One thing I’ve noticed is that when their kids score highly in some behavior categories and poorly in others, teachers will deduct the points from the high categories to make up for low ones. This kind of thinking is not only unfair but can cause a behavior plan to fail outright.  Imagine a kid whose parents pay them $10 to shovel the driveway, but deduct two dollars because their room was messy. How fair is that? How likely is that kid going to buy into your system if that’s what he can expect to happen? And yet, many teachers do this all the time in their classrooms.

One reason this happens is that many teachers don’t appreciate the differences between entitlements, privileges, and earnings. 

Many people today like to say that kids think they’re “entitled” to things they ought not to be, but in truth, there are a few “true” entitlements. They have a right to food, basic clothing, shelter, and physical and emotional care. 

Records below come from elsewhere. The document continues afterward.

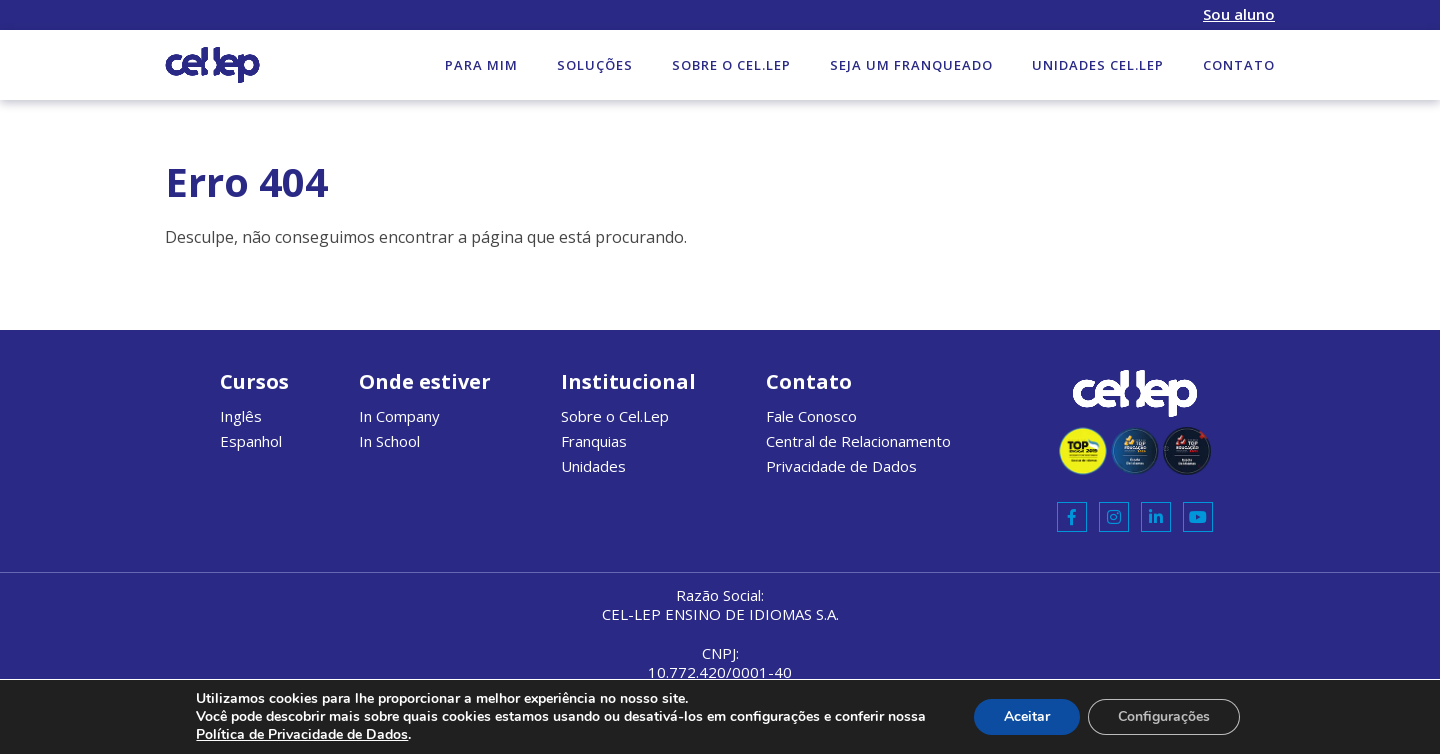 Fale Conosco (811, 416)
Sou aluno (1239, 14)
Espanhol (251, 441)
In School (389, 441)
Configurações (1164, 716)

This is why sending a kid to bed early without any supper isn’t just unsound parenting, it’s harmful. Kids are entitled to a meal. In a behavior program, you don’t take away entitlements. 

Privileges are the next level up. This is where the points system in a behavior program operates. Let’s use food as an example. A child is entitled to food, but going to a restaurant one night a week could be  a privilege, one that they can earn through good behavior. You can find a comparable idea in your classroom plan (for example, having a pizza day if the class as a whole scores very highly). 

Finally, earnings are paid for accomplishments that the child has already achieved regardless of any other area where they’ve underperformed. Again, the snow shoveling example applies: if you’ve promised them $10 to shovel the driveway and they’ve held up their end of the bargain, then they’ve earned that $10. You don’t deduct from it because of bad performance in other areas. Ask yourself: in your points system, what would that look like to your kids?

There is an art to teaching. You know yourself, and you know the kid. Now you need to make the plan work. When we use clear communication, establish achievable goals and fair practices, and create a points system around that, we have a much greater possibility of a win-win situation both for ourselves as parents and educators, and for our kids.